Jusqu’à 20 ans de prison
Le célèbre procureur antimafia Nicola Gratteri – que ses efforts pour vaincre la ’Ndrangheta ont contraint à vivre sous protection policière pendant plus de trente ans – a déclaré que tout s’était « très bien » passé samedi. « Sur 91 accusés, 70 innocents présumés ont été condamnés », a-t-il déclaré à l’agence de presse italienne AdnKronos, ajoutant que les personnes acquittées étaient des acteurs mineurs. Certains se sont vu infliger la peine maximale de 20 ans requise par les procureurs.
Il s’agit notamment de Domenico Macri, de la branche militaire du groupe, de Pasquale Gallone, le bras droit du chef présumé de la mafia Luigi Mancuso, dont le procès est toujours en cours, et de Gregorio Niglia, qui avait, en particulier, pour rôle de se procurer des armes et de se livrer à des extorsions. Environ un tiers de ce groupe a été condamné à des peines de dix ans ou plus et 21 personnes ont été acquittées, a dit M. Gratteri.
Des huit pour lesquels l’accusation avait requis 20 ans de prison, six ont reçu la totalité de cette peine, dont Pasquale Gallone, 62 ans, qui a aidé à orchestrer les trois années de cavale de son patron à partir de 2014, alors que, depuis deux ans, Luigi Mancuso était sorti de prison, où il avait passé dix-neuf ans.
Les principaux accusés ont toutefois opté pour un procès normal, à savoir Luigi Mancuso « l’Oncle », 67 ans, considéré comme le chef des familles de la ’Ndrangheta qui dominaient la province de Vibo Valentia en Calabre, et l’ex-sénateur et avocat Giancarlo Pittelli, 68 ans.
Plus de 350 accusés appelés à être jugés
Quelque 355 accusés doivent encore être jugés, la procédure étant prévue pour deux ans ou plus. Les enquêtes ont pris plusieurs années et ont culminé avec des raids effectués en décembre 2019.
La ’Ndrangheta, basée en Calabre, la région la plus pauvre d’Italie, contrôle la majeure partie du flux de cocaïne qui entre en Europe. Ce réseau d’environ 150 familles qui se disputent les postes au sein de l’organisation compte au moins 6 000 membres et affiliés en Calabre et des milliers d’autres personnes le soutiennent dans le monde entier, selon les experts.
Bien qu’elle agisse désormais au niveau international et que ses gains soient réinvestis dans l’économie légale, la capacité de la ’Ndrangheta à infiltrer presque tous les segments de l’administration publique en Calabre lui a permis d’obtenir des contrats lucratifs et de consolider son pouvoir.
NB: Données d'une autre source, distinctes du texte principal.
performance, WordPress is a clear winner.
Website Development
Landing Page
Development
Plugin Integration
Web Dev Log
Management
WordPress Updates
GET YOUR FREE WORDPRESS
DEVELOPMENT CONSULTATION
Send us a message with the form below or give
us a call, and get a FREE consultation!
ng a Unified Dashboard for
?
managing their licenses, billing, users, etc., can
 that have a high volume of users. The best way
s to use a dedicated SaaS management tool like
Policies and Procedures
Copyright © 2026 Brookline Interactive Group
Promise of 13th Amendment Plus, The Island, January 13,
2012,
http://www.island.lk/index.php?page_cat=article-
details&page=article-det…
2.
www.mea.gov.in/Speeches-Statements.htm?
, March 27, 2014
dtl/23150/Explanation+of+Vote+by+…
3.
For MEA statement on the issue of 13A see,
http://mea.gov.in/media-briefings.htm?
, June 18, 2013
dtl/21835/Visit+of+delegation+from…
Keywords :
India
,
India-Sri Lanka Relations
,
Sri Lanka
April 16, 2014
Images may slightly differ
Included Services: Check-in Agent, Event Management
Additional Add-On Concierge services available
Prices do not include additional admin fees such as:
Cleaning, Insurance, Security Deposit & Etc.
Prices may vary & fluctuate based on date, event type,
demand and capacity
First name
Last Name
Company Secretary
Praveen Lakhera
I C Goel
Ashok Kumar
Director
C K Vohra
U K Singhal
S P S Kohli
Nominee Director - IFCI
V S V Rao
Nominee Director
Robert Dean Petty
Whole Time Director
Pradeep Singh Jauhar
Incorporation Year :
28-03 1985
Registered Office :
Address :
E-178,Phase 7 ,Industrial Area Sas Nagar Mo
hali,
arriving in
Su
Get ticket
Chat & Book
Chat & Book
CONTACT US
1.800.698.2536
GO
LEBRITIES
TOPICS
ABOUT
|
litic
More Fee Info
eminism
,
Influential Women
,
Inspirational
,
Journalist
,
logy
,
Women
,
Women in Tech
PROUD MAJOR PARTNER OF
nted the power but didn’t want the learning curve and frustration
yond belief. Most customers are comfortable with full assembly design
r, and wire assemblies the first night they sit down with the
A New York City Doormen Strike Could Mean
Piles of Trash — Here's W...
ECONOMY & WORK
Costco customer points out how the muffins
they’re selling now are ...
Les accusés condamnés samedi devaient notamment répondre d’association mafieuse, de tentative de meurtre, de blanchiment d’argent, de trafic de drogue, d’extorsion et de possession illégale d’armes.
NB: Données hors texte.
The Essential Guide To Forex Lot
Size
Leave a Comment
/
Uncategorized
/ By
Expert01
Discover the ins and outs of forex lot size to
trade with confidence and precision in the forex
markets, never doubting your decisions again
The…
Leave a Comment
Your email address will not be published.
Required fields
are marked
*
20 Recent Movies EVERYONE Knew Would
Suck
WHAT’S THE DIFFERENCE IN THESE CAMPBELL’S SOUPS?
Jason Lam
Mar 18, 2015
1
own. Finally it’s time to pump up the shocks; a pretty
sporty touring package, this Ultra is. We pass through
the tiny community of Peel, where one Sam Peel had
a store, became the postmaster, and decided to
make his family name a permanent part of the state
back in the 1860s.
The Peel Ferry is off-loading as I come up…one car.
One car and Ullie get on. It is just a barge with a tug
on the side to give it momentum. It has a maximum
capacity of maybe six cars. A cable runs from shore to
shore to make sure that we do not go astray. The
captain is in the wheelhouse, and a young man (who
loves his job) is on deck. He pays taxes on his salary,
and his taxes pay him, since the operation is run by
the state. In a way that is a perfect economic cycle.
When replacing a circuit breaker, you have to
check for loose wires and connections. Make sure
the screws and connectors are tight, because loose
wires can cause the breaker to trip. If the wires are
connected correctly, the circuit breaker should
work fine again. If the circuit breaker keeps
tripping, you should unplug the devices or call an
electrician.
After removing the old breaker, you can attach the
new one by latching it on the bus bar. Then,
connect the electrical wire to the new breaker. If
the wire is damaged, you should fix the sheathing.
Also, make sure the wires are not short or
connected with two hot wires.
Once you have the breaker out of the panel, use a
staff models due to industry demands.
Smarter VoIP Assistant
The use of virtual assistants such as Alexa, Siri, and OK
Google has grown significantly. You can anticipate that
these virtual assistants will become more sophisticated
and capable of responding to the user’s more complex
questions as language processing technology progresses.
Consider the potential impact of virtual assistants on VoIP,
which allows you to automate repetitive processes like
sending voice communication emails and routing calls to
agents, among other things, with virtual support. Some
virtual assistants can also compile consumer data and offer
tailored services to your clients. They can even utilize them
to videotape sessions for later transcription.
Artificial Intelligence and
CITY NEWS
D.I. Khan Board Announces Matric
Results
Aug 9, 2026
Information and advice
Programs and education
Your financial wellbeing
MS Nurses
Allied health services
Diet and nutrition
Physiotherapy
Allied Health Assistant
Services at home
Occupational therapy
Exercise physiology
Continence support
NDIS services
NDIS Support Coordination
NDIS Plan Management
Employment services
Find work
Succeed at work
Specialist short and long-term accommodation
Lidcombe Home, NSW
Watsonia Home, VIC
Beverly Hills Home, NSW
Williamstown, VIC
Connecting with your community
Le maxi-procès se déroule dans une immense salle d’audience capable d’accueillir les centaines d’avocats défendant leurs clients et les plus de 900 témoins à charge et les 58 témoins à décharge. Le légendaire maxi-procès de 1986-1987 avait, pour sa part, porté un coup dur à la Cosa Nostra sicilienne, avec 338 condamnations.